Public relations and corporate advertising are integral parts of companies’ overall promotional effort that must be managed and coordinated with the other elements of the promotional mix. However, they don’t always share the specific objectives of product and service promotion but have traditionally been designed to change attitudes towards an organisation or issue rather than to promote specific products.
Companies typically engage in public relations for one or more of the following reasons:
• To boost credibility. The general public generally doesn’t perceive public relations communications in the same light as advertising, i.e. it does not realise that the company either directly or indirectly paid for the PR activities in question. Consequently, PR communications tend to have more credibility than advertising campaigns. The fact that the media outlets reporting the story are not being compensated for providing the information may lead the public to consider the news more truthful and credible than advertisements.
• To build the company’s image. Effective public relations is highly effective when it comes to developing a strong, positive image for an organisation.
• To save costs. The cost of public relations is generally very low, especially in consideration of the potentially far-reaching effects. Although larger companies may have the resources to employ public relations agencies and spend millions of dollars on PR, this form of communication may be the most affordable alternative available for small and medium-sized businesses. Many public relations activities require little more than the time and expenses associated with designing and implementing them.
• To avoid going unnoticed. Public relations messages are typically perceived as news items. As a result, they are not subject to the clutter of traditional ads, which many consumers tend to ignore. A story about a new product launch or ground-breaking innovation, on the other hand, is treated as a news item and is likely to receive attention.
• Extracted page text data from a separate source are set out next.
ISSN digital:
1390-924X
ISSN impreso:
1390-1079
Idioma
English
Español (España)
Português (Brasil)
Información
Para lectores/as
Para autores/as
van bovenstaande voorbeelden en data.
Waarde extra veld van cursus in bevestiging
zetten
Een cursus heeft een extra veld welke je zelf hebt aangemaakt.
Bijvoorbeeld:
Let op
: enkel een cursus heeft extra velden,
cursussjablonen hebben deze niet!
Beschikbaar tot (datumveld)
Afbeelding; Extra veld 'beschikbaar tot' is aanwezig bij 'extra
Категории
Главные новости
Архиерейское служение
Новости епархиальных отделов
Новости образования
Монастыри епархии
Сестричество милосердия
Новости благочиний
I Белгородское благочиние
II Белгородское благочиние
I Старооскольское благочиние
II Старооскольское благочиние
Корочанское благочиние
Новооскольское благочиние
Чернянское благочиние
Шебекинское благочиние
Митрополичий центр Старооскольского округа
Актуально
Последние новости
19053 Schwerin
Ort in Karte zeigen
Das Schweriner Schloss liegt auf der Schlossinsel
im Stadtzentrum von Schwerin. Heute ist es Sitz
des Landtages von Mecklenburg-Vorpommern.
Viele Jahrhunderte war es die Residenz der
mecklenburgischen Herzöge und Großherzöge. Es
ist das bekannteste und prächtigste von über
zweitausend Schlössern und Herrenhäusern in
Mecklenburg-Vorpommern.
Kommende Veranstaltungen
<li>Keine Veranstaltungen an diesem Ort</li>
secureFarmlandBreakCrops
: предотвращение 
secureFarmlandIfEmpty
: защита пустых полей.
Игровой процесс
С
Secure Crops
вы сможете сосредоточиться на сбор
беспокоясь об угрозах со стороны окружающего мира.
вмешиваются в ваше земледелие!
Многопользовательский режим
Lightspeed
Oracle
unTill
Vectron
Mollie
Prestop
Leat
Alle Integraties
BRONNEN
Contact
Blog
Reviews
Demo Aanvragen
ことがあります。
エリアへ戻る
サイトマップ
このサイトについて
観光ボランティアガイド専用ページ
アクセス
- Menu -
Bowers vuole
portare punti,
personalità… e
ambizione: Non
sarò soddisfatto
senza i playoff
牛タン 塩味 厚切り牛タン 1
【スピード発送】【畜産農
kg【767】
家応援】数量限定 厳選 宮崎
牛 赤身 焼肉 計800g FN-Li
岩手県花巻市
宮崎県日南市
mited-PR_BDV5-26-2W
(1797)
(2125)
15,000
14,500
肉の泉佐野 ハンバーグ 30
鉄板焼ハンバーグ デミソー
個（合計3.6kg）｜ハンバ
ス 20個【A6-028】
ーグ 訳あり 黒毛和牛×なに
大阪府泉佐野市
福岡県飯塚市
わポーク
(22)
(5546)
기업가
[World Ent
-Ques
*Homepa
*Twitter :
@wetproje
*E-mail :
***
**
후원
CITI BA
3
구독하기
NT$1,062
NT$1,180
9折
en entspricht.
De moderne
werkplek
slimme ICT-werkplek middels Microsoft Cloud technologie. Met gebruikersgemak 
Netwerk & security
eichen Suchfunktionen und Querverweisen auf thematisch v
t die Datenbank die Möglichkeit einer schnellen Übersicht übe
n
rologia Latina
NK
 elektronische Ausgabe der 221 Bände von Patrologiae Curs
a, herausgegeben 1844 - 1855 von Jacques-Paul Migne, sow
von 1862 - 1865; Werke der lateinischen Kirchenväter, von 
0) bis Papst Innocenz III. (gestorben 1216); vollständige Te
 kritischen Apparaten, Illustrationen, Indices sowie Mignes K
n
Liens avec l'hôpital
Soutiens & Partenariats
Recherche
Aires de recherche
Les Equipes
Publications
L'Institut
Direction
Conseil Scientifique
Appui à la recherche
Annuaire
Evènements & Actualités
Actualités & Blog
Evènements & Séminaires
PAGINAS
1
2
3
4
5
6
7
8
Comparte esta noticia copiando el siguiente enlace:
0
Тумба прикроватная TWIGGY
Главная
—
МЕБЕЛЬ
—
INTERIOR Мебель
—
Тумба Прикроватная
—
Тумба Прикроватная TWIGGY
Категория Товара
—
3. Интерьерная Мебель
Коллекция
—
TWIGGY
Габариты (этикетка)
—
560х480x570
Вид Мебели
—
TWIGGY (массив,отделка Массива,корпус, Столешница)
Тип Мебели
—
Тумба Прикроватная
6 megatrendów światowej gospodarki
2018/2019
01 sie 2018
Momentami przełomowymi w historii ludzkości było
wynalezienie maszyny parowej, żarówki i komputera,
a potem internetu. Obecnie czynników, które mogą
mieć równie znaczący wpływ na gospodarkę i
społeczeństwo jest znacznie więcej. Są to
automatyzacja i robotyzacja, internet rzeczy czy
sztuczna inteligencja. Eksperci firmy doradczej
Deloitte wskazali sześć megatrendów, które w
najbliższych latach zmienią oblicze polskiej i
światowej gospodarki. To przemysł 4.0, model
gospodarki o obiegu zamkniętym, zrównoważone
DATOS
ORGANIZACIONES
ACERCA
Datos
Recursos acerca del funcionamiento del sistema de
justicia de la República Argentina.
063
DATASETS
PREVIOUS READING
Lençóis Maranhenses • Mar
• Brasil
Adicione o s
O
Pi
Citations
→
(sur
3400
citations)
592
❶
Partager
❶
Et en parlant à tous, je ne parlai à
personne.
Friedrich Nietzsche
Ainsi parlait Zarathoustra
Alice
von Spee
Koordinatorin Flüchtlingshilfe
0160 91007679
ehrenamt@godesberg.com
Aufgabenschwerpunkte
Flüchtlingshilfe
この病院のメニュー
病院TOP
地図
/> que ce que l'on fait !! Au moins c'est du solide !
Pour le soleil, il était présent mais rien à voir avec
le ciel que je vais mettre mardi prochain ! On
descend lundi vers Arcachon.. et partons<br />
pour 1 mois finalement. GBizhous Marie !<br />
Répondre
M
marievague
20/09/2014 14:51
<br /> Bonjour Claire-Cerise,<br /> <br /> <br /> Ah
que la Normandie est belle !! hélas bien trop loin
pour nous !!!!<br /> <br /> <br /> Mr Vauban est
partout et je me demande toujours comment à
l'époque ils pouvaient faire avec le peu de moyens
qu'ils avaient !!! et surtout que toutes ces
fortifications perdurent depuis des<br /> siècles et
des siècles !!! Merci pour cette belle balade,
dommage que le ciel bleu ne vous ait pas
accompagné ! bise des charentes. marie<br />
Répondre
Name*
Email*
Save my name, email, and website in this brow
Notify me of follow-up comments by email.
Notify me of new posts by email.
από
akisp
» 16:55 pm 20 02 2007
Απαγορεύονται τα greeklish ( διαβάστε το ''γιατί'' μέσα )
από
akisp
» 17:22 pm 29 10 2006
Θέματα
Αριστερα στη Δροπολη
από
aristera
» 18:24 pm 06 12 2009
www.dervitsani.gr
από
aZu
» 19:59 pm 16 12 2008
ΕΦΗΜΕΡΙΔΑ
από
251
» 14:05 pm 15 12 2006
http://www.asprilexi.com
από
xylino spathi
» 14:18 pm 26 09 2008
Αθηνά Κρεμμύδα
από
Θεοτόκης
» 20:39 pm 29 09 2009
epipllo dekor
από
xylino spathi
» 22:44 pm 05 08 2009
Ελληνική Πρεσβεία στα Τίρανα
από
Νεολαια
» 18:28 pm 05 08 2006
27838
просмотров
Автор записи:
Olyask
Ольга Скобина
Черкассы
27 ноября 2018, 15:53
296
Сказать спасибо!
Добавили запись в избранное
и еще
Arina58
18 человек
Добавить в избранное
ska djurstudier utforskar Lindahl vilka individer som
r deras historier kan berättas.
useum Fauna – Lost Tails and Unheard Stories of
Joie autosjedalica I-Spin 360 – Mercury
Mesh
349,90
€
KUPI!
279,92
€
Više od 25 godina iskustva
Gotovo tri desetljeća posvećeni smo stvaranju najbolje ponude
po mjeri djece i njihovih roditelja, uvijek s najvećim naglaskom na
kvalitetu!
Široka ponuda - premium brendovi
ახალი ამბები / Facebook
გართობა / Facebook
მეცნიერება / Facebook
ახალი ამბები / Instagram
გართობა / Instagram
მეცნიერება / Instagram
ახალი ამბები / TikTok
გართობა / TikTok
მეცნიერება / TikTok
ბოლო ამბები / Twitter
• To reach specific market segments. As some products appeal to only small market segments, it is not usually feasible to engage in advertising or promotions to reach the desired target groups. If the company lacks the necessary funds to engage in promotional activities, the best way to communicate to these target groups is undoubtedly through public relations.
• To generate leads. Reports on technological innovations or new medical discoveries, for example, generally lead to an instant reaction and a multitude of enquiries. These enquiries by potential future customers may provide the company with some quality sales leads.
We also need to bear in mind one major drawback of public relations, however, namely the risk that the communications process remains incomplete. Although public relations messages have the potential to break through the clutter of traditional ads and commercials, the recipient may not make the necessary connection to the associated product, service or company. Many companies’ PR efforts are never linked to the businesses or products behind them in the general public’s mind.
Public relations also runs the risk of failing if it is mismanaged or not sufficiently coordinated with the company’s marketing department. When an organisation’s marketing and PR departments operate independently and don’t coordinate their efforts, there is a danger of inconsistent communications. The key to effective public relations is therefore to establish a solid PR programme that is worthy of public interest, and to manage it properly. To determine if this programme is effective, the company must then regularly measure the effectiveness of its PR efforts.